■ What to work on:
Lines that include "未配注文数" make up the answer; copy all of them from the data below.

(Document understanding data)
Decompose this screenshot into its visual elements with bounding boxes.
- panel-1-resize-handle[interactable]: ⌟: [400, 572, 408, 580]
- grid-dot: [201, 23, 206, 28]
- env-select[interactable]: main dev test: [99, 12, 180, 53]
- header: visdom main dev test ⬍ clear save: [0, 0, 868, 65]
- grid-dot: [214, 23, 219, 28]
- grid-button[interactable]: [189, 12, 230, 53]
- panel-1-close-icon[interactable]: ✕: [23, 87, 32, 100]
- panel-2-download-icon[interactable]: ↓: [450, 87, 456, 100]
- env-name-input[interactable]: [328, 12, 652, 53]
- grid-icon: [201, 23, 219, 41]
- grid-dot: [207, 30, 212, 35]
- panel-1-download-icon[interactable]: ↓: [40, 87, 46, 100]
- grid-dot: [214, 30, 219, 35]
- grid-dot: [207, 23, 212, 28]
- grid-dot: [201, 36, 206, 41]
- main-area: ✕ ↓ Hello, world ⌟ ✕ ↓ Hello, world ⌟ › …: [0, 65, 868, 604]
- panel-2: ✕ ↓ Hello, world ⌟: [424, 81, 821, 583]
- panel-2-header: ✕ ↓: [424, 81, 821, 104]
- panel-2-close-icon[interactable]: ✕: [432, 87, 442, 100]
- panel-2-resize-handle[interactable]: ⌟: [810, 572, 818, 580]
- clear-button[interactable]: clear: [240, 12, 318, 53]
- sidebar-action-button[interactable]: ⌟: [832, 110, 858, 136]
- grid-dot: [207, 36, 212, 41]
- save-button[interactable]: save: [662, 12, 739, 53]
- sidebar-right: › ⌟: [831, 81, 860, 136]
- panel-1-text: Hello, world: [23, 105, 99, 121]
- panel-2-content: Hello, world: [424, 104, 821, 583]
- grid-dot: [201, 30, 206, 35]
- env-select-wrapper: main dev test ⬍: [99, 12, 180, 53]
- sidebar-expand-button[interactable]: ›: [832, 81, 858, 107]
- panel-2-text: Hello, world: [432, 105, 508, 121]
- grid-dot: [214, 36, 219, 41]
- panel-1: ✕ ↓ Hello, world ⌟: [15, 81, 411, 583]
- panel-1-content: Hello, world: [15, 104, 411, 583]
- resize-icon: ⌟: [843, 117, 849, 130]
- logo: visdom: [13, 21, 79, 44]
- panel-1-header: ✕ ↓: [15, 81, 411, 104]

---

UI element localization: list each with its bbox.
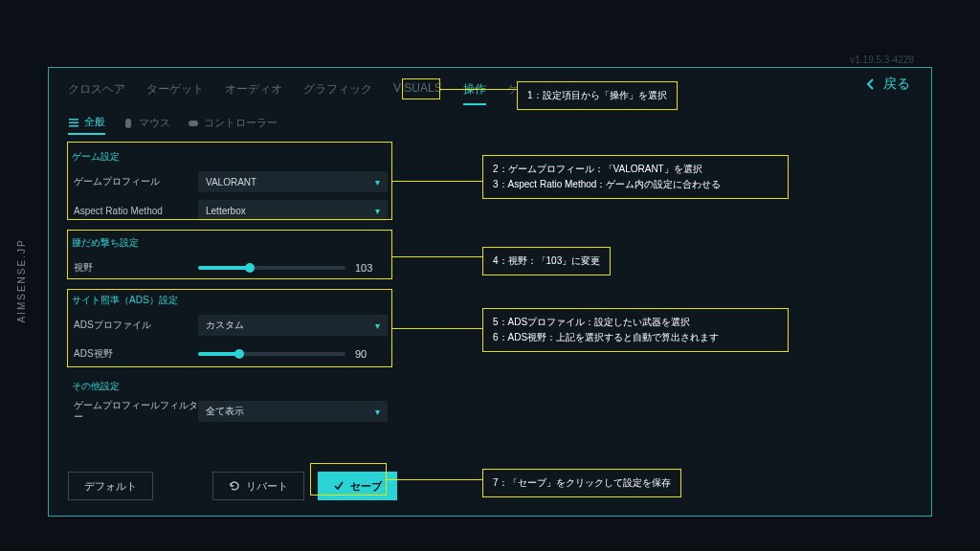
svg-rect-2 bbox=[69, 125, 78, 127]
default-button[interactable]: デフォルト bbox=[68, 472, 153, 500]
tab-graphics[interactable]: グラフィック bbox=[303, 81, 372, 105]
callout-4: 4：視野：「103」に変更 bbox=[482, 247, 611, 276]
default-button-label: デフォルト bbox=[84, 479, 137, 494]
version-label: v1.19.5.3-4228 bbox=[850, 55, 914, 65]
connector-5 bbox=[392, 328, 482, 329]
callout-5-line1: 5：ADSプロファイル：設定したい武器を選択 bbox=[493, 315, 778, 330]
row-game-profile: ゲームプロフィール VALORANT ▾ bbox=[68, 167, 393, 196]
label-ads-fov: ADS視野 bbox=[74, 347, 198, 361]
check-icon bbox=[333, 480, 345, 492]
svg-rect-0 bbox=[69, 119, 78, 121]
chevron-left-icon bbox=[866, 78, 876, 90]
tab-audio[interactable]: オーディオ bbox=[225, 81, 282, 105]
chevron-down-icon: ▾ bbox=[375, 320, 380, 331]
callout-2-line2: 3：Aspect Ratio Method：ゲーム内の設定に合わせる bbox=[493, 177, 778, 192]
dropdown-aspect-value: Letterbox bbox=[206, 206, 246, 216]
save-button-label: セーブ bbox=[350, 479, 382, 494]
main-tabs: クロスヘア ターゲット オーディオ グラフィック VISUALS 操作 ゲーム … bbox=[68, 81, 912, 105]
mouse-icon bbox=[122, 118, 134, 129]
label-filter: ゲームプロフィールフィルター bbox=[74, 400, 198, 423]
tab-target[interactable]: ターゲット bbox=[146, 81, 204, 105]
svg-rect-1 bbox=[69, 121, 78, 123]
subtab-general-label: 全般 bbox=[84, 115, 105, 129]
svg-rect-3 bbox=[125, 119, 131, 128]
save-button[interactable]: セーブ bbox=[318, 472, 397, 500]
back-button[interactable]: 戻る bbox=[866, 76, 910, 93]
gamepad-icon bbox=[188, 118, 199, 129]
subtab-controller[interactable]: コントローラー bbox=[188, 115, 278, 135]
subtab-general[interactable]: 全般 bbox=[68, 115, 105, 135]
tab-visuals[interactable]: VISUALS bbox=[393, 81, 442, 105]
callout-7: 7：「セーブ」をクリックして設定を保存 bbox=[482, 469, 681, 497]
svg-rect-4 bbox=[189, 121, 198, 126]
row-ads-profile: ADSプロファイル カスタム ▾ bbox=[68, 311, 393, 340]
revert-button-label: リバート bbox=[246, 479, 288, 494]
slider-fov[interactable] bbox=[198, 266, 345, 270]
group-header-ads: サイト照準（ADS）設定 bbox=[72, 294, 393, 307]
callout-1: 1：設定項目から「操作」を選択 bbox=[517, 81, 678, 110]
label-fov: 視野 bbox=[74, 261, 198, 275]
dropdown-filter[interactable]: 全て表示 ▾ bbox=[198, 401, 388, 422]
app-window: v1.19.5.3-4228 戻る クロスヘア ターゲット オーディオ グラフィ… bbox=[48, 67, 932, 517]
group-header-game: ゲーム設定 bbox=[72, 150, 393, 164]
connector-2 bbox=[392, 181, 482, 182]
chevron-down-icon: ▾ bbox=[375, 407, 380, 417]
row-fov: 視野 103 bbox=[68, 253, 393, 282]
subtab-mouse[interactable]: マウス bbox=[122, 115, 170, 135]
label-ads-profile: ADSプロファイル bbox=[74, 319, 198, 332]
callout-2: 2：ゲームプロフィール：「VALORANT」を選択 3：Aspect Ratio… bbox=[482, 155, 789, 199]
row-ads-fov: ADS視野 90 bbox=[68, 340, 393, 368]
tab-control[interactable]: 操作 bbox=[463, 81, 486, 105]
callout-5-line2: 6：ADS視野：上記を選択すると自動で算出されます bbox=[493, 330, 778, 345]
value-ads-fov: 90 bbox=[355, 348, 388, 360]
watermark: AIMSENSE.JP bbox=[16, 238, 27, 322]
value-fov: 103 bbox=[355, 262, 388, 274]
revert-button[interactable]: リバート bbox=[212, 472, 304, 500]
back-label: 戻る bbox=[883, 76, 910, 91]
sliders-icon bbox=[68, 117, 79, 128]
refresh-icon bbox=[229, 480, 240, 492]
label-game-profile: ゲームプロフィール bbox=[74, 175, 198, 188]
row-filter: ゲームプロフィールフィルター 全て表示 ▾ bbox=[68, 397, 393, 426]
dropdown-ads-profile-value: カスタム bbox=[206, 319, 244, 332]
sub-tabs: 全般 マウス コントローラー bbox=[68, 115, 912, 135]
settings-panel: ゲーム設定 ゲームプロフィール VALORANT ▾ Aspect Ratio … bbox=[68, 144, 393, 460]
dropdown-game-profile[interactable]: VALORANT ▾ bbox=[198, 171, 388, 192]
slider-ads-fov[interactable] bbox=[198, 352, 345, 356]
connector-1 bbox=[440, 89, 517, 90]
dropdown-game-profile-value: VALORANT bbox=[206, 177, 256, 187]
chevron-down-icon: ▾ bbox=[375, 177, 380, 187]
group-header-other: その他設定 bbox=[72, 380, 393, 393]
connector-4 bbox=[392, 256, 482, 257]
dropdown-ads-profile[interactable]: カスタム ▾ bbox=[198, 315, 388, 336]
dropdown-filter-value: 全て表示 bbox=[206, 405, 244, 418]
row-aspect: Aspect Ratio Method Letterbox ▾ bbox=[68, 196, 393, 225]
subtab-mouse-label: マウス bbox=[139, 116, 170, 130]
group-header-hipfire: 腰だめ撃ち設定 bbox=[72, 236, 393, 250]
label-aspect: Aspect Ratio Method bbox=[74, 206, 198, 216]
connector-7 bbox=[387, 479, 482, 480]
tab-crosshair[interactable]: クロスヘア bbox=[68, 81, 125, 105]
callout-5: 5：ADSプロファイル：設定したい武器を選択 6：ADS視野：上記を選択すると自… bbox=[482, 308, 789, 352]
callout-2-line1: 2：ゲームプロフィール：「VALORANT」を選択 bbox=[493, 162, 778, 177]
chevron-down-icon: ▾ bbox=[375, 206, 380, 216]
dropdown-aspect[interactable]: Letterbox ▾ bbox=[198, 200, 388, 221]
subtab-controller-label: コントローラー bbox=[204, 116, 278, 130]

* * *

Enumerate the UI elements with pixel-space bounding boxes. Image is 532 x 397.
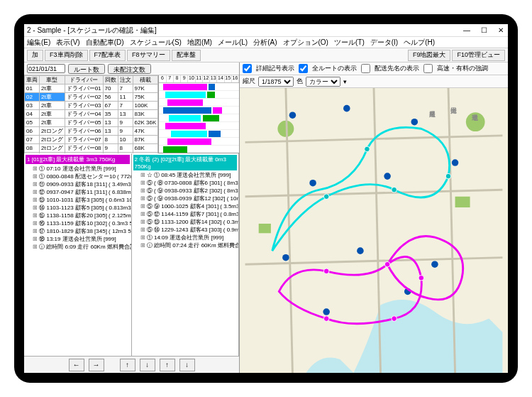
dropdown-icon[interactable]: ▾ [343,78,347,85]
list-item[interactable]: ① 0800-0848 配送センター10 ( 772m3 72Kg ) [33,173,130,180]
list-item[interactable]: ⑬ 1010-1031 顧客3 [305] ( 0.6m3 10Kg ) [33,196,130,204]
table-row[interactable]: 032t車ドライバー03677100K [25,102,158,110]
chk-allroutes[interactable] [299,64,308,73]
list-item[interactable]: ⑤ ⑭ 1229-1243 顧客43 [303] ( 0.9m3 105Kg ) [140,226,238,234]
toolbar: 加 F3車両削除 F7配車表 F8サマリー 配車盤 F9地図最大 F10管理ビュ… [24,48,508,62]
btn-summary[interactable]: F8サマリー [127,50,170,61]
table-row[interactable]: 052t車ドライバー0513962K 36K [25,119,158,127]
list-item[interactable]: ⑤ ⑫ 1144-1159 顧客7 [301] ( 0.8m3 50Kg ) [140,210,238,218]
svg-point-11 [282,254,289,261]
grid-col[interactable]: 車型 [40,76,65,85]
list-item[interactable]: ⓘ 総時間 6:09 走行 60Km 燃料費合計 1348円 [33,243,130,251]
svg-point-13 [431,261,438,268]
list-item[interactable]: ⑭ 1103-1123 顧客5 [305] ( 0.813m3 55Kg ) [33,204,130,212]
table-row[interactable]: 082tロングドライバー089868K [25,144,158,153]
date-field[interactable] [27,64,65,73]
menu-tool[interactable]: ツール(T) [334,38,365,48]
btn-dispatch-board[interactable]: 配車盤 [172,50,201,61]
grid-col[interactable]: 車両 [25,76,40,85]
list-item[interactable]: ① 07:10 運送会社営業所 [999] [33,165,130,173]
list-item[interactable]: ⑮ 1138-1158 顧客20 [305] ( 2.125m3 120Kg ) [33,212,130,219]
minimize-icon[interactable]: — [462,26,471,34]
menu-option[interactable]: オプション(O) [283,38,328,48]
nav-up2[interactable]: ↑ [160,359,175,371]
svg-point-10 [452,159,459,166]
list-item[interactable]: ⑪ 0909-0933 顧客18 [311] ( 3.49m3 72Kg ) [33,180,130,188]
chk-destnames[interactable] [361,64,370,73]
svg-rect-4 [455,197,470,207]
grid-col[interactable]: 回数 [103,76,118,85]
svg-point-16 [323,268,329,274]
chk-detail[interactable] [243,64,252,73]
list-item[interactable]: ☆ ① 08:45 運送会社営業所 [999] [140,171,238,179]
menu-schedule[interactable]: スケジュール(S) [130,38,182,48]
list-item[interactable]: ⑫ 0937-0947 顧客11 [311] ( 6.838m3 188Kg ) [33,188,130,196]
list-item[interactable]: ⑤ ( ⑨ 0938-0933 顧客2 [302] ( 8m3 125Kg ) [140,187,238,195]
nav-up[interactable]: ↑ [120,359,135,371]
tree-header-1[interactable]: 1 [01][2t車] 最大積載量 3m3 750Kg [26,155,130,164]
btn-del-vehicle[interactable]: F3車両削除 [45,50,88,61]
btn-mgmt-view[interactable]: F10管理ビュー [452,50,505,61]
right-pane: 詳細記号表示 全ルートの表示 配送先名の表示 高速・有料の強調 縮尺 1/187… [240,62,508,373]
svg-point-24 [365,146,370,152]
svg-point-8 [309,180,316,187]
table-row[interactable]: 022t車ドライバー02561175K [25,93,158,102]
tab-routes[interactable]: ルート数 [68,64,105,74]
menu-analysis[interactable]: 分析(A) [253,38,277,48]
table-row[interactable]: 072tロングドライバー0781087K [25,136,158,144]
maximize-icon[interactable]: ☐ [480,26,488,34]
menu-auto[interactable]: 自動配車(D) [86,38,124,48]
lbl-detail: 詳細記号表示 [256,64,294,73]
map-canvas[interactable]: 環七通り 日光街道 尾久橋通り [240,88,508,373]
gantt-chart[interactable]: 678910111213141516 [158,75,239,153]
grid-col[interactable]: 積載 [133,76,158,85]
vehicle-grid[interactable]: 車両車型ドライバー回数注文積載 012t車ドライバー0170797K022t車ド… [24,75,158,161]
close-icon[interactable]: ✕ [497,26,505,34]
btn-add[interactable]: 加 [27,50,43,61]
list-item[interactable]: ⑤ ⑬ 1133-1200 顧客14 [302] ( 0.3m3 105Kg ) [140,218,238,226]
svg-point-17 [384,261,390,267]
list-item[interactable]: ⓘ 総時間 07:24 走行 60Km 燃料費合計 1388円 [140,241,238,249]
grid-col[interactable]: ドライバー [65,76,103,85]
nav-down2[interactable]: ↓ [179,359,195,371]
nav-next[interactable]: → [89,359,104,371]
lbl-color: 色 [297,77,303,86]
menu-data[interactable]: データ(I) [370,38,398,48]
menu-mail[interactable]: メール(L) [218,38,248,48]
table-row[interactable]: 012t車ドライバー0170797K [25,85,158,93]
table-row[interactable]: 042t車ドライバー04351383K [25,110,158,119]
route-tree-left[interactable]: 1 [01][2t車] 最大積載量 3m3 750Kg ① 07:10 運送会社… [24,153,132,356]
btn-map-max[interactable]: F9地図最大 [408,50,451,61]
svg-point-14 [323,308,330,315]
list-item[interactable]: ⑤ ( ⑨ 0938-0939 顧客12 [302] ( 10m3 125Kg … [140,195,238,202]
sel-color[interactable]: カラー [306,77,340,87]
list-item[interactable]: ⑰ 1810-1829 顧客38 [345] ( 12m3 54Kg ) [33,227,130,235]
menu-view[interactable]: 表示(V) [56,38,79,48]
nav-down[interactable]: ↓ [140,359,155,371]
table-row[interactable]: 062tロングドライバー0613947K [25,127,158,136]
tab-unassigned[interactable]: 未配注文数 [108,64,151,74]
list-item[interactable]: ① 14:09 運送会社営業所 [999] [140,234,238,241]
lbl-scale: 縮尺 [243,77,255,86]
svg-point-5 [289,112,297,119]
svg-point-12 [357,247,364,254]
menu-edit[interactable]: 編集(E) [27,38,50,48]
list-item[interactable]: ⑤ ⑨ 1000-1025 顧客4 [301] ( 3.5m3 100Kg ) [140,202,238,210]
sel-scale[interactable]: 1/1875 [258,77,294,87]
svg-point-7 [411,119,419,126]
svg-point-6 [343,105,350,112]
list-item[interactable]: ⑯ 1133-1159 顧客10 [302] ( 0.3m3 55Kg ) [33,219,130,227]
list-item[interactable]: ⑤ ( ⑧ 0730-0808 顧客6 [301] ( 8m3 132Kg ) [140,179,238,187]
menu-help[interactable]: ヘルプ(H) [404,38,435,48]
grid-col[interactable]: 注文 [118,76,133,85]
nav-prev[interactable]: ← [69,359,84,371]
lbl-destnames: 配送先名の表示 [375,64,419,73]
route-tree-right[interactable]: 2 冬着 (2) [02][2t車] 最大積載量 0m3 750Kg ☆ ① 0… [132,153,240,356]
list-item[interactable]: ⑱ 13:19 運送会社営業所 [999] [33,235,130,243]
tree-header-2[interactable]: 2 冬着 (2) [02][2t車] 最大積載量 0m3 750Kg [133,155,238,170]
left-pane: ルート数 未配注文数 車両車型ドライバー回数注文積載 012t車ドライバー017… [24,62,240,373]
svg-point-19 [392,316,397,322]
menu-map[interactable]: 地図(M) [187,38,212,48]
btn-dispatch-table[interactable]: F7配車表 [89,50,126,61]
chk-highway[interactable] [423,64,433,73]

■ Completed exercise:
tab-unassigned[interactable]: 未配注文数 [108,64,151,74]
left-pane: ルート数 未配注文数 車両車型ドライバー回数注文積載 012t車ドライバー017… [24,62,240,373]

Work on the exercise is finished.